Veröffentlicht: 16.05.2024. Rubrik: Unsortiert


Habitat II

Ein Junge betritt das Parkcafé 'bimmeling', schiebt die Kapuze etwas zurück. Sein Alter ist schwer zu schätzen, vielleicht 12 oder 13. Etwas zögernd geht er ein paar Schritte in den Raum und schaut sich gründlich um. Nachdem er auch den hinteren Teil gescannt hat, bleibt er eine Weile ratlos stehn. Langsam schlurft er zurück Richtung Ausgang.
Gerade, als der Junge den Ausgang betätigen will, spürt er, wie sich eilig jemand von hinten nähert. Etwas zuckt seine Schulter, vorsichtig dreht er sich um. Auf die Frage der Kellnerin nach seinem Anliegen hin senkt sich sein Blick, "Ja..ähem.. ich suche meine Mutter", seine flache Hand macht eine Geste in Hüfthöhe, "Die hat so einen großen zotteligen Hund dabei.. war sie vielleicht hier?"

Lügen ist eigentlich nicht so seins, doch hat er gelernt, dass es einen durchaus weiterbringen kann. Molly und Lil lassen ihn nicht los, er muss sie finden. Nach allem, was er mitbekommen hat, müssen die Ereignisse im Park wirklich dramatisch gewesen sein. Vieles spricht für die Vermutung, dass die beiden entkommen konnten.
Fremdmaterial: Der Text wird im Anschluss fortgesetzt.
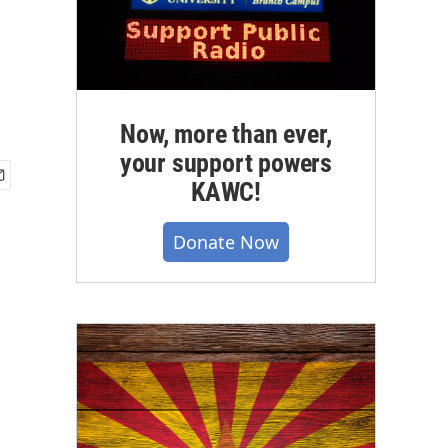
Now, more than ever,
your support powers
KAWC!
Donate Now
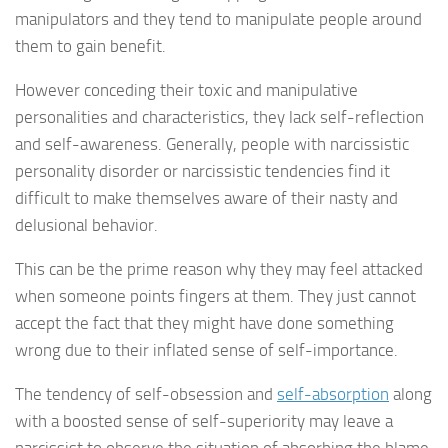
manipulators and they tend to manipulate people around
them to gain benefit.
However conceding their toxic and manipulative
personalities and characteristics, they lack self-reflection
and self-awareness. Generally, people with narcissistic
personality disorder or narcissistic tendencies find it
difficult to make themselves aware of their nasty and
delusional behavior.
This can be the prime reason why they may feel attacked
when someone points fingers at them. They just cannot
accept the fact that they might have done something
wrong due to their inflated sense of self-importance.
The tendency of self-obsession and
self-absorption
along
with a boosted sense of self-superiority may leave a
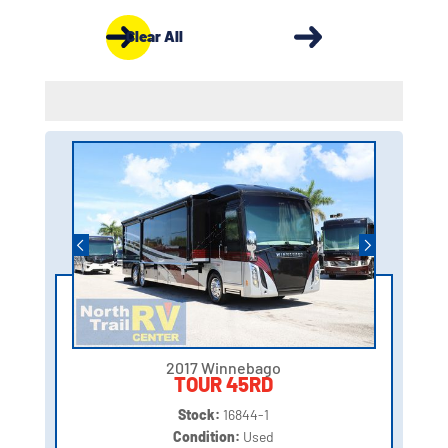
Clear All
2017 Winnebago
TOUR 45RD
Stock:
16844-1
Condition:
Used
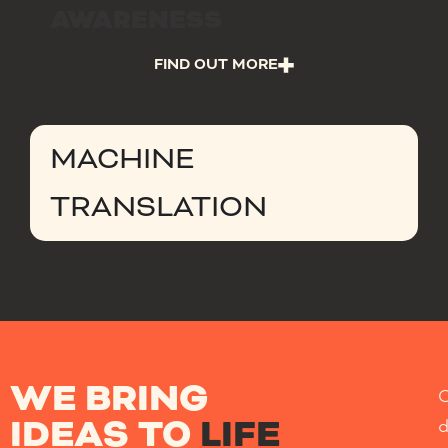
AWARENESS
FIND OUT MORE
MACHINE
TRANSLATION
WE BRING
IDEAS TO
LIFE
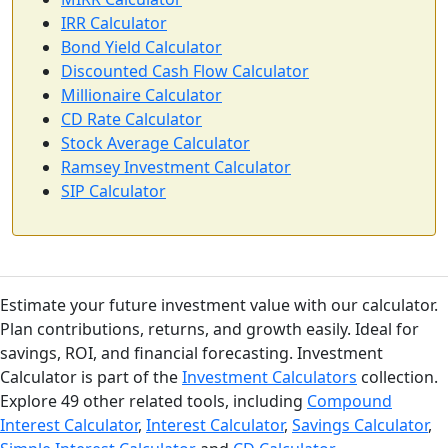
IRR Calculator
Bond Yield Calculator
Discounted Cash Flow Calculator
Millionaire Calculator
CD Rate Calculator
Stock Average Calculator
Ramsey Investment Calculator
SIP Calculator
Estimate your future investment value with our calculator.
Plan contributions, returns, and growth easily. Ideal for
savings, ROI, and financial forecasting. Investment
Calculator is part of the
Investment Calculators
collection.
Explore 49 other related tools, including
Compound
Interest Calculator
,
Interest Calculator
,
Savings Calculator
,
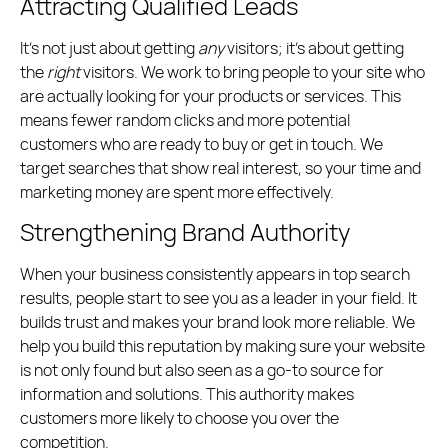
Attracting Qualified Leads
It’s not just about getting
any
visitors; it’s about getting
the
right
visitors. We work to bring people to your site who
are actually looking for your products or services. This
means fewer random clicks and more potential
customers who are ready to buy or get in touch. We
target searches that show real interest, so your time and
marketing money are spent more effectively.
Strengthening Brand Authority
When your business consistently appears in top search
results, people start to see you as a leader in your field. It
builds trust and makes your brand look more reliable. We
help you build this reputation by making sure your website
is not only found but also seen as a go-to source for
information and solutions. This authority makes
customers more likely to choose you over the
competition.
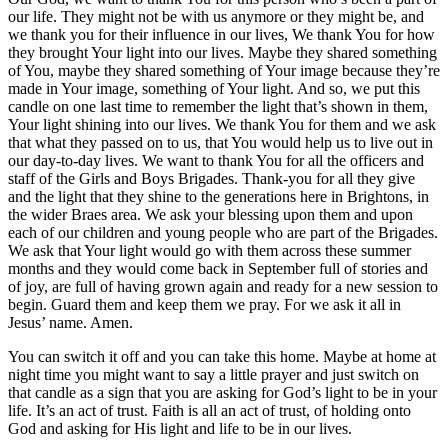
our life. They might not be with us anymore or they might be, and
we thank you for their influence in our lives, We thank You for how
they brought Your light into our lives. Maybe they shared something
of You, maybe they shared something of Your image because they’re
made in Your image, something of Your light. And so, we put this
candle on one last time to remember the light that’s shown in them,
Your light shining into our lives. We thank You for them and we ask
that what they passed on to us, that You would help us to live out in
our day-to-day lives. We want to thank You for all the officers and
staff of the Girls and Boys Brigades. Thank-you for all they give
and the light that they shine to the generations here in Brightons, in
the wider Braes area. We ask your blessing upon them and upon
each of our children and young people who are part of the Brigades.
We ask that Your light would go with them across these summer
months and they would come back in September full of stories and
of joy, are full of having grown again and ready for a new session to
begin. Guard them and keep them we pray. For we ask it all in
Jesus’ name. Amen.
You can switch it off and you can take this home. Maybe at home at
night time you might want to say a little prayer and just switch on
that candle as a sign that you are asking for God’s light to be in your
life. It’s an act of trust. Faith is all an act of trust, of holding onto
God and asking for His light and life to be in our lives.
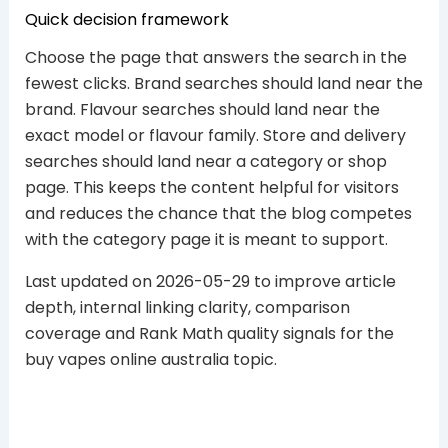
Quick decision framework
Choose the page that answers the search in the
fewest clicks. Brand searches should land near the
brand. Flavour searches should land near the
exact model or flavour family. Store and delivery
searches should land near a category or shop
page. This keeps the content helpful for visitors
and reduces the chance that the blog competes
with the category page it is meant to support.
Last updated on 2026-05-29 to improve article
depth, internal linking clarity, comparison
coverage and Rank Math quality signals for the
buy vapes online australia topic.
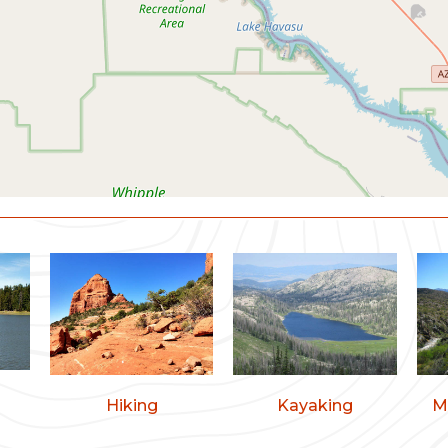
Hiking
Kayaking
M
Er wäre so gerne bei ihnen, würde so gerne mit ihnen fliehen.
Er mustert die Kellnerin, ihr Zögern - sie weiß etwas. "Bitte... es ist wirklich wichtig, dass ich sie finde"

“Du kennst sie!”, seine Augen weiten sich, seine Schulter zuckt vor Aufregung, “Wann sind sie gegangen, hast du vielleicht gesehen in welche Richtung?”. Am liebsten würde er sich der Kellnerin freudig um den Hals werfen, was sich aber nicht gehört für einen Jungen in seinem Alter, außerdem scheint sie irgendwie misstrauisch zu sein.
“Was meinst du mit Kontaktdaten?”, er schaut auf das Schildchen an ihrem Kleid. “Ich bin Mats, wie heißt du?”
Lesley, ein schöner Name.. so um sieben Uhr.. hmm.. das ist nicht lange her.. sie hat länger mit ihr geredet, worüber wohl - ”Hat sie dir erzählt, was heute geschehen ist?”, fragt er vorsichtig und versucht seine Ungeduld zu verbergen.
Die Frage nach Handynummer und Adresse bereitet ihm sichtlich Unbehagen, zuck. Kurz hat er den Impuls ihr einfach zu erzählen, dass er weder lesen noch schreiben kann und auch keine richtige Adresse hat, und und und - immer diese Fragen nach Erklärungen. Sein Misstrauen gegenüber neugierigen Erwachsenen meldet sich, obwohl Lesley ihm gar nicht so alt erscheint. Was soll er denn jetzt sagen? - “Hab kein Händi, Lil auch nicht”, er weiß, dass es ungewöhnlich ist keines zu haben, schnell fügt er hinzu: “Wir wollten uns heute im Park treffen, hatten wir gestern fest abgemacht. Jetzt mach ich mir echt Sorgen, weil sie niemals eine Abmachung nicht einhalten würden und ich hab die Befürchtung sie könnten irgendwie dazu gezwungen sein, mich alleine zurückzulassen”. Ob das jetzt ein bisschen zu dramatisch vorgetragen war, überlegt Mats und hält Lesley fest im Blick.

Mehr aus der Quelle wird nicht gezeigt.